Anyone arriving in the UK from these countries after 4am on Saturday 29 August will have to self-isolate for two weeks.
The Foreign Office has also updated its advice to warn against all non-essential travel to the three destinations.
The transport Secretary, Grant Shapps, confirmed that, while these countries were being removed, Cuba will be added to the list of quarantine-exempt travel corridors following a fall in the Covid-19 infection rate.
“Data shows we need to remove the Czech Republic, Jamaica and Switzerland from our list of coronavirus travel corridors to keep infection rates DOWN,” he wrote on Twitter.
“As with all air bridge countries, please be aware that things can (and do sometimes) change quickly. Only travel if you are content to unexpectedly 14-day quarantine on return.”
He confirmed that a key factor in determining whether a country stays on the quarantine-exempt list is the number of new coronavirus cases per 100,000 people recorded in the previous seven days.
If this number hits 20 or above, the destination is at risk of being removed from the list.
However, Mr Shapps added that the Joint Biosecurity Centre, which is responsible for coordinating the UK’s Covid-19 response, takes into account “a wide range of factors, including level, rate and speed of change in confirmed cases”.
Based solely on the number of cases per 100,000, travel consultant Paul Charles correctly predicted which countries would get the chop the day before the announcement.
He said: “Wednesday update: Switzerland continues to be above @transportgovuk case number criteria.
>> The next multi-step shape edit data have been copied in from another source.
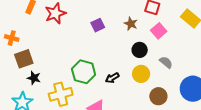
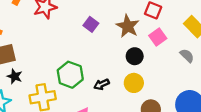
brown star: (131, 24) -> (128, 26), size x1.5
purple square: (98, 25) -> (91, 24), turned -32
gray semicircle: (166, 62) -> (187, 56), moved

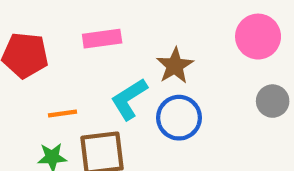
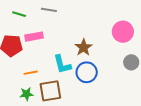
pink rectangle: (102, 39) -> (34, 37), moved
cyan L-shape: (129, 99) -> (62, 64), turned -70

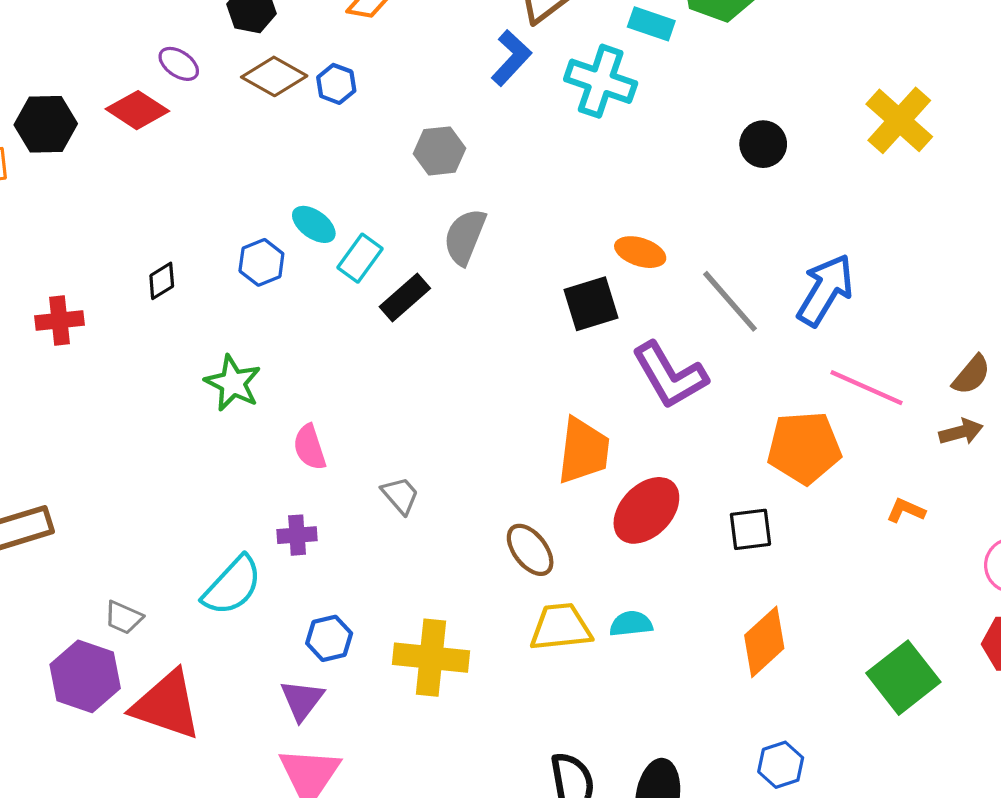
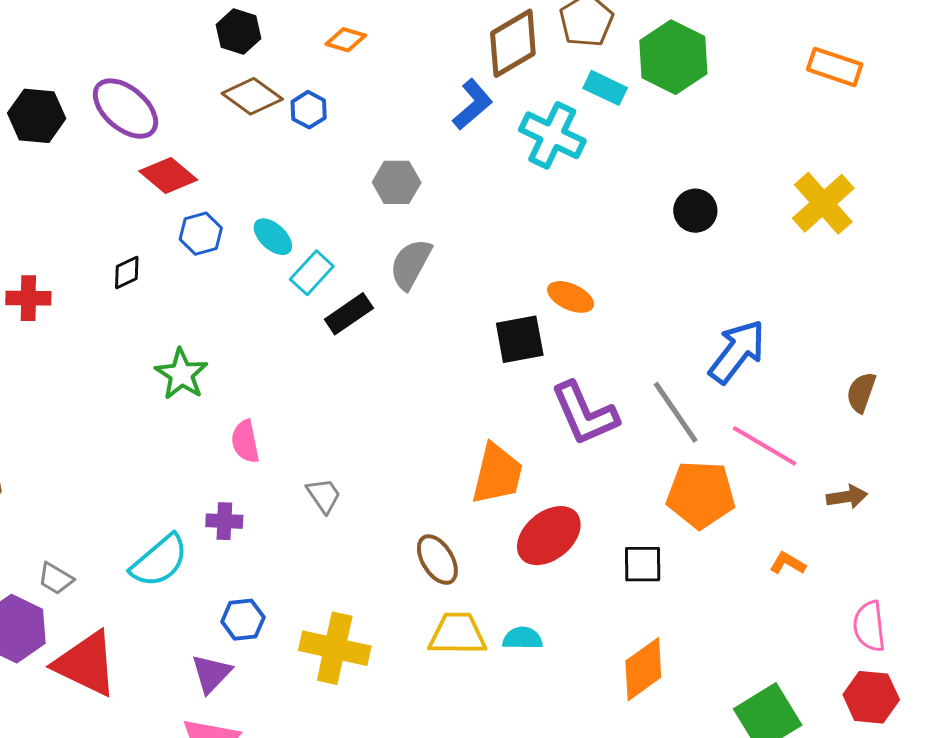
purple ellipse: (179, 64) -> (125, 109), moved, size x1.8
red diamond: (137, 110) -> (168, 175), moved
blue hexagon: (261, 262) -> (201, 234), moved
gray line: (730, 301) -> (676, 412), moved
brown semicircle: (971, 375) -> (861, 392), moved, turned 153

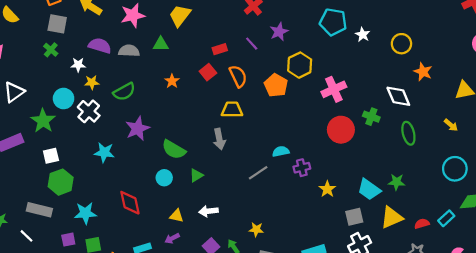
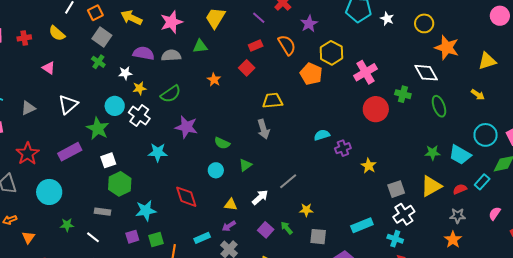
gray square: (57, 24) -> (102, 37), turned 30
purple line: (252, 44) -> (259, 18), moved
orange star: (423, 72) -> (447, 48), size x1.4
orange semicircle: (238, 76) -> (287, 45), moved
purple star: (138, 129) -> (186, 127), turned -30
green semicircle: (174, 150) -> (222, 143), size x0.7
gray line: (258, 173) -> (288, 181), moved
cyan trapezoid: (369, 189) -> (460, 155), moved
gray rectangle: (39, 210) -> (102, 212), size x0.7
white arrow: (208, 211) -> (260, 197), turned 150

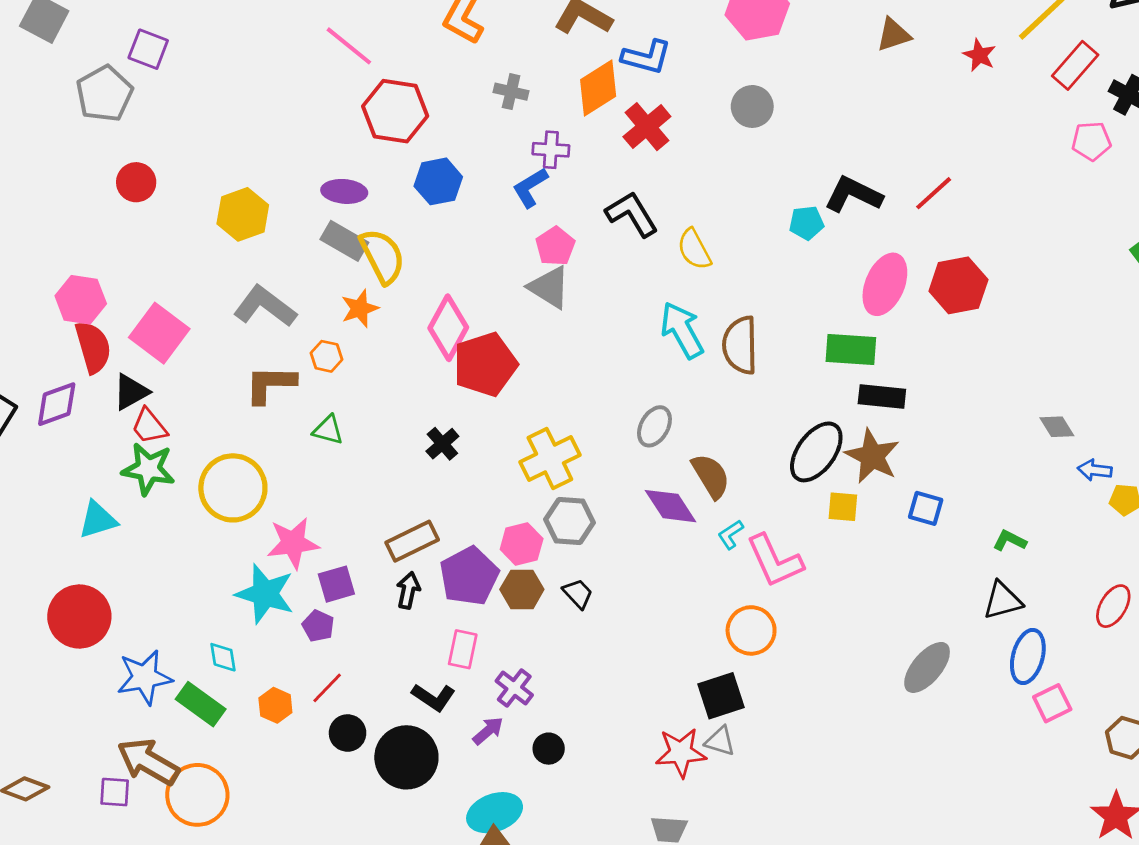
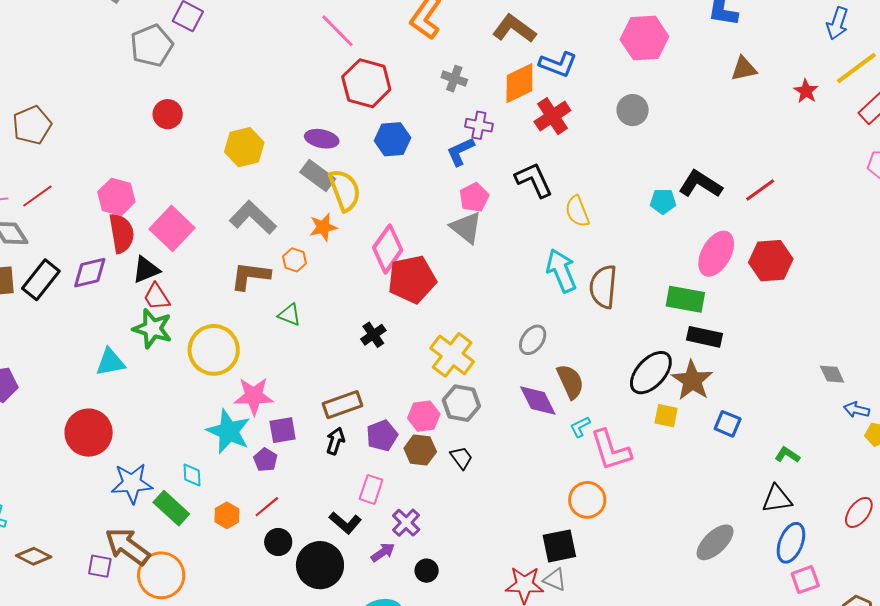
yellow cross: (550, 459) -> (452, 355), turned -33
purple pentagon: (469, 576) -> (382, 436), size x0.7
Jamaica and Czech Republic on the edge of the red zone.”
Switzerland had 22 cases per 100,000 at the time it was removed from the travel corridors list, while Jamaica and Czech Republic had 20.8 and 20.2 respectively.
The latest change to the list follows several weeks of turbulence, as popular holiday spots including France, Austria, the Netherlands, Malta and Croatia have all been taken off at short notice, leaving holidaymakers racing to get home before the quarantine deadline.
The travel industry has repeatedly called on the government to adopt a more “nuanced” approach – including testing, tracing and the introduction of regional travel corridors – rather than the current blanket-quarantine policy.
At present, all travellers entering the UK must undergo a compulsory 14-day self-isolation, unless they are arriving from one of the select countries on the Department for Transport’s travel corridors list.
“Quarantining on return from a non-travel corridor country is a legal requirement and you commit a criminal offence if you break that quarantine,” said Mr Shapps. ”Fines, as well as a criminal record can result.”
It comes after the World Travel and Tourism Council (WTTC) warned that the UK is set to lose £700 per second during 2020 through the absence of visitors due to the coronavirus pandemic and associated travel bans.
The WTTC claimed that the predicted £22bn cost to the economy of missing tourists and business travellers this year is partly due to “continuing uncertainty around travel restrictions”.